The pullback in new home sales has allowed inventories to increase, with overall inventories climbing by 6,000 to 439,000 homes at the end of October. That translates into a 7.8-months’ supply of homes at October’s sales rate, which is a bit high from a historic standpoint but not all that concerning given the historically low levels of existing home inventories.
New home buyers stepped back from the market as mortgage rates approached 8%.
Home builders continue to benefit from the lack of existing homes, which has sent more buyers to the new home market. New homes accounted for 16.7% of overall single-family home sales in October, compared to 12.7% a year ago. New home sales are also proving more resilient to rising mortgage rates, as home builders are able to buy down mortgage rates to help reduce the sting of rising interest rates.

The median price of a new home fell 3.1% to $409,300 in October and has fallen 17.6% over the past year. That marks one of the sharpest pullbacks in the median price of a new home on record. Part of the drop reflects the increased use of discounts and incentives. Builders are also shifting their mix of offering to smaller and more affordable homes, many of which are aimed at first-time home buyers.
The use of incentives has become commonplace. The latest NAHB survey shows that 60% of builders offered incentives in November, which was down from 62% in October. Mortgage rate buydowns are the most commonly offered incentive, which makes homes more affordable and also protects community home values. Price discounts are also becoming more prevalent, however, with 36% of builders reducing price in November, which marks a high for the cycle.
Home prices have fallen sharply, reflecting price cuts and a shift toward lower priced homes.
Builders have some room to offer discounts because building material prices have stabilized somewhat. Most incentives, however, come out of an existing incentives budget. Buyers are simply choosing to use incentives to reduce their mortgage rate or reduce their purchase price rather than upgrade their countertops or appliances.

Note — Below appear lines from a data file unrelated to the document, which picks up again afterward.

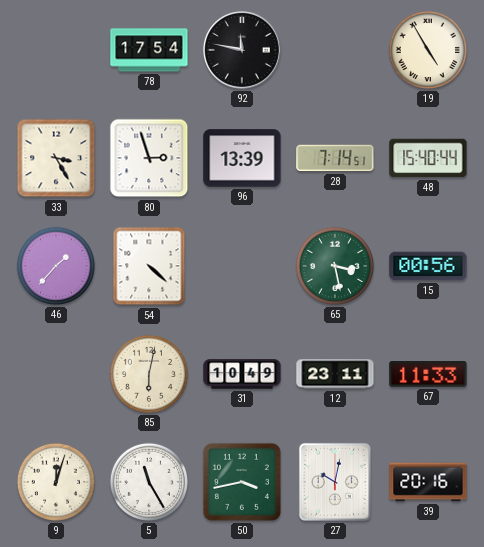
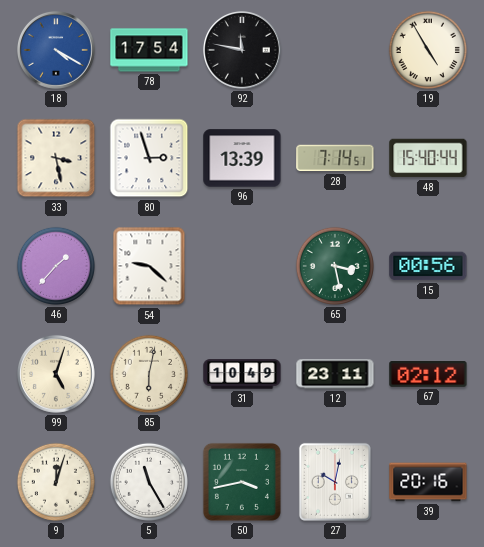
18: none -> 4:20
33: 3:25 -> 3:28
54: 4:22 -> 9:22
99: none -> 5:03
67: 11:33 -> 02:12
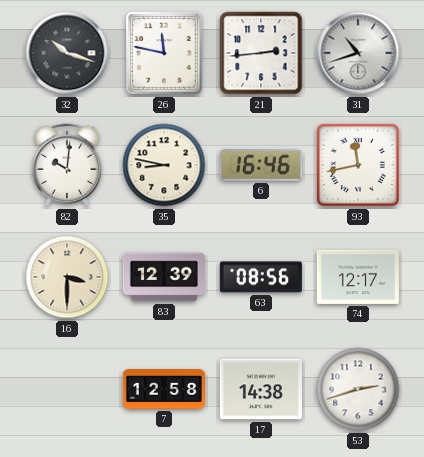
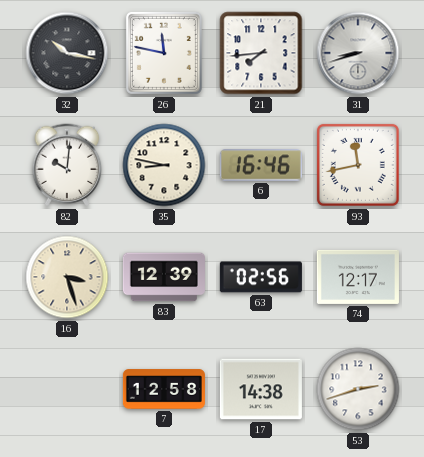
32: 10:18 -> 10:17
21: 2:44 -> 7:44
31: 10:42 -> 8:42
16: 3:30 -> 3:27
63: 08:56 -> 02:56
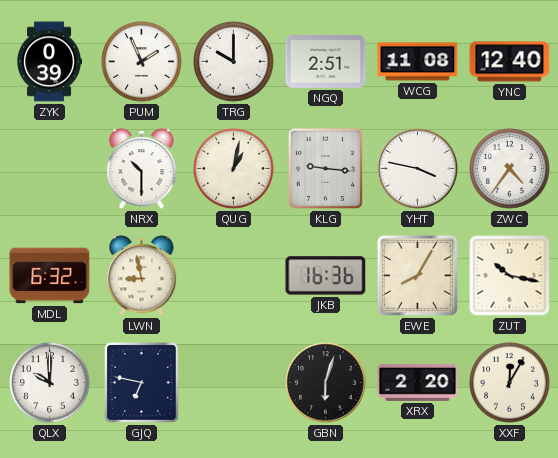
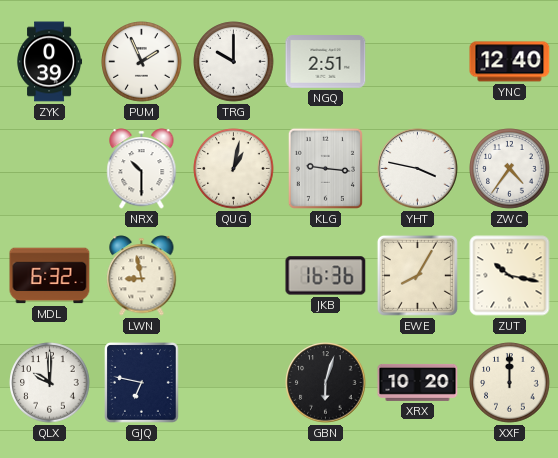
WCG: 11:08 -> none
XRX: 2:20 -> 10:20
XXF: 12:05 -> 12:00
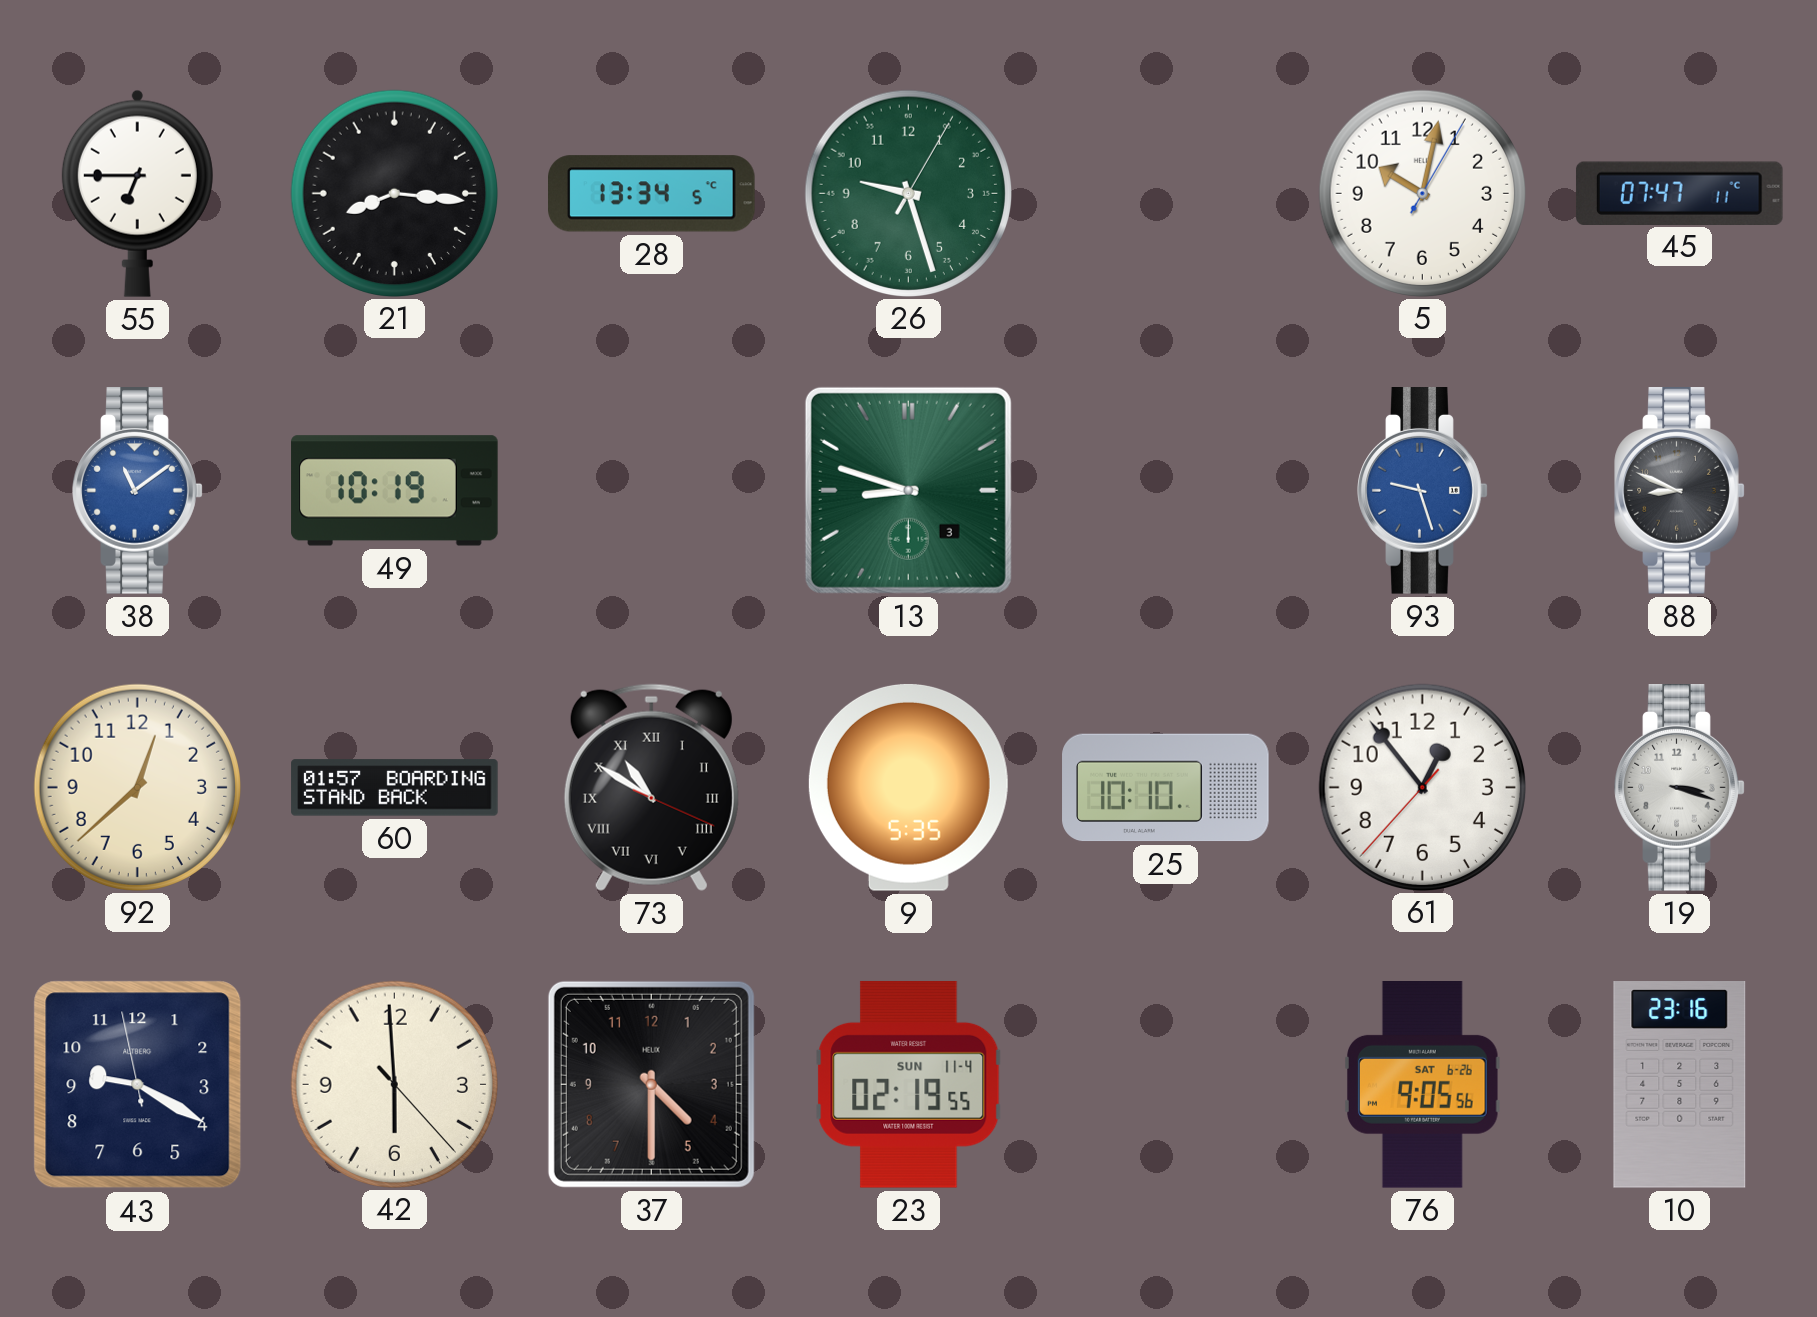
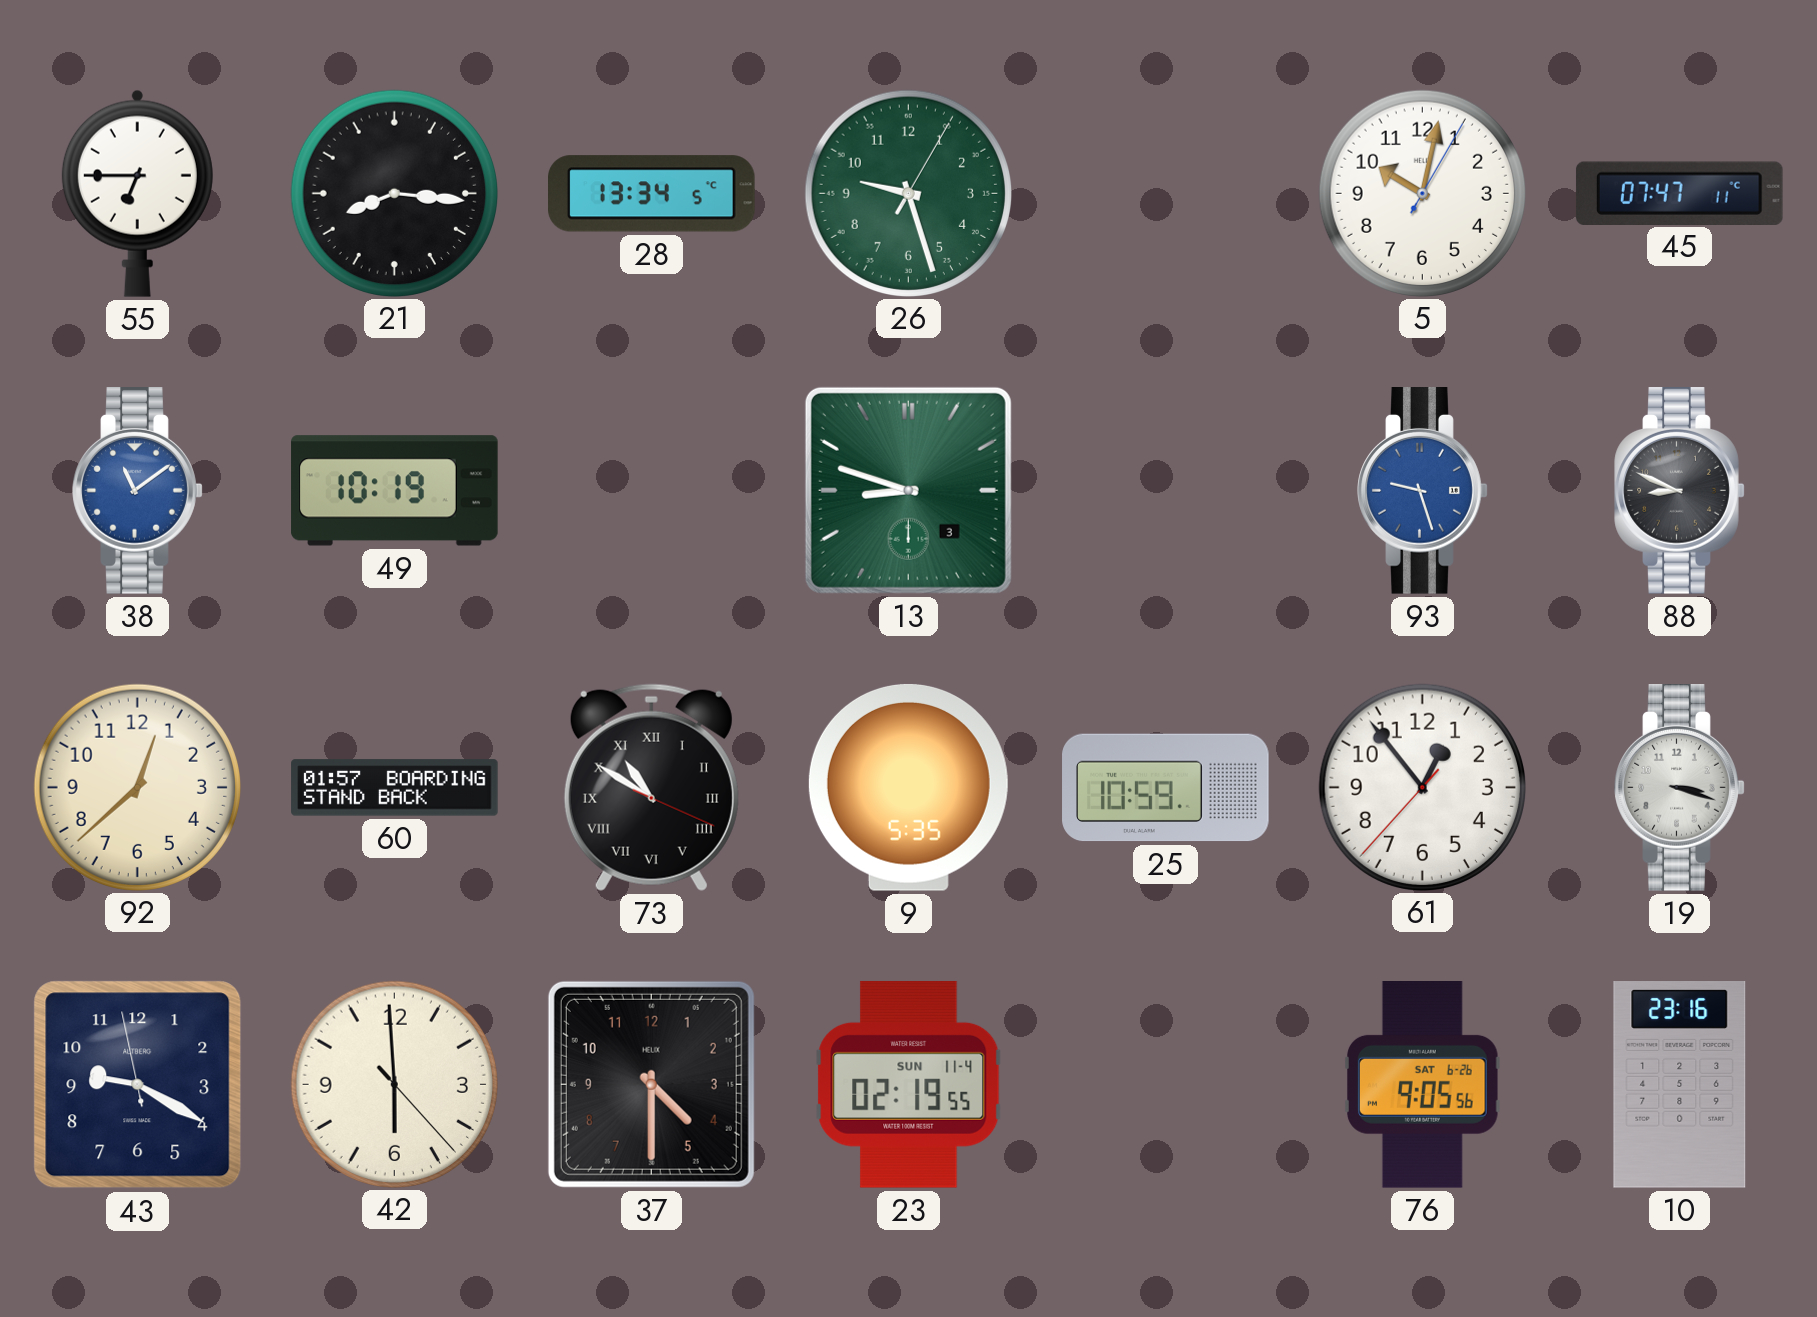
25: 10:10 -> 10:59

The sharp decline in the median price of a new home has significantly narrowed the gap between the median price of new and existing single-family homes. New homes have typically sold a premium to existing homes. The gap, which averaged $68,216 in the five years prior to the pandemic, has now narrowed to just $13,200 or 3.2%. The narrower premium for new homes means more home buyers are likely to opt for a new home versus an existing home, particularly if the builder can provide below market financing.
The narrower new home price premium means more home buyers will likely opt for new homes.
The improved market position new homes have relative to existing homes is likely to continue, as more than half of existing homeowners that have a mortgage have one locked in at a rate of 5% or less. With existing inventories remaining lean, home builders are responding by building smaller and more affordable homes. The share of new homes sold at prices below $300,000 has risen over the past year, while the proportion of new homes sold at more than $500,000 has fallen slightly.

Disclaimer: This publication has been prepared for informational purposes only and is not intended as a recommendation offer or solicitation with respect to the purchase or sale of any security or other financial product nor does it constitute investment advice.